Hello and Welcome to Pigeon Talk,

Thank you for your care and concern over your birds' need for a friend.

I'm sure you will find a suitable friend/mate for your bird in time.

I just adopted out a handicapped male pigeon named Hamilton to a member in Virginia who was looking for a mate for her handicapped hen. 

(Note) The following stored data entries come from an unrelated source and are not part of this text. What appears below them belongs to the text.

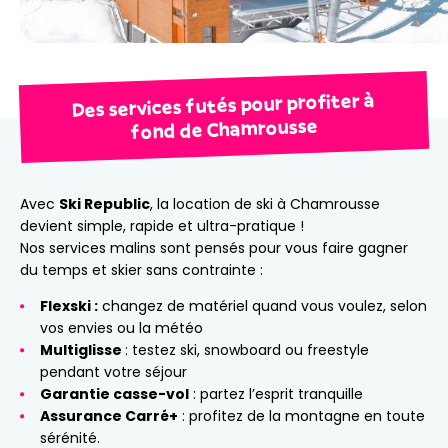
Des services futés pour profiter à
fond de Chamrousse
Avec
Ski Republic
, la location de ski à Chamrousse
devient simple, rapide et ultra-pratique !
Nos services malins sont pensés pour vous faire gagner
du temps et skier sans contrainte :
Flexski :
changez de matériel quand vous voulez, selon
vos envies ou la météo
Multiglisse
: testez ski, snowboard ou freestyle
pendant votre séjour
Garantie casse-vol
: partez l’esprit tranquille
Assurance Carré+
: profitez de la montagne en toute
sérénité.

Good luck and again, welcome!


----------



## horsesgot6 (May 30, 2007)

I'm So Glad Your Family has taken in this Great Bird. Do you Happen To Know The Sex Of your Bird As you Wouldn't Want To Put 2 Males together They Sometimes Have a I'm The Boss Thing That Goes On. If your Not Sure Of the Sex Look For A Female. If yours Is A Girl Another Girl Will Be Just company. Some Pigeons Do Fine With there Humans To And Pick That Preson As there Mate. 
have A Great Day,
Jennifer


----------



## feralpigeon (Feb 14, 2005)

Just wondering if you are certain that your bird is a male pigeon and
if you have had any offers. I know we can find your bird a mate, we 
do have many birds looking for homes.

fp


----------



## Lovebirds (Sep 6, 2002)

Kim, I may be able to help you with a bird. Please contact me here or by email at [email protected]


----------



## stach_n_flash (Mar 15, 2006)

Hello. 

I have an unrealseable ferral pigeon who is a female. To my knowledge it is kind of old. And only lays one egg per clutch and doesnt have them as ofen as my other birds. 

She can not fly either as she was found with a broken wing that was un fixable. She does have a mate who is a pure white homer. If you would like both I could try to make out a way to ship her and him to you. 

The white pigeon also has a flight problem and doesnt get to high of the ground and flies diagnal body and all.


----------



## SkyofAngels (Jun 28, 2007)

Michael,
Then your white homer will miss his mate! Poor Guy he will be sad!


----------



## stach_n_flash (Mar 15, 2006)

I want to keep them together . So if you cant take both then none at all sorry if that isnt clear i was hurring when I wrote it and after re reading it I see my mistakes. Sorry They will both go together if at all.


----------



## TAWhatley (Mar 6, 2001)

Hi Kim,

I've been kinda just watching this thread but will now kick in with the offer of a pigeon if you like. I've been kind of inundated with broken pijjies of late, and they all need a good home. If you are interested, just post back and let me know. I suspect that a female is the safest bet for you, but if you're game for an unknown sex, then that is great also.

Terry


----------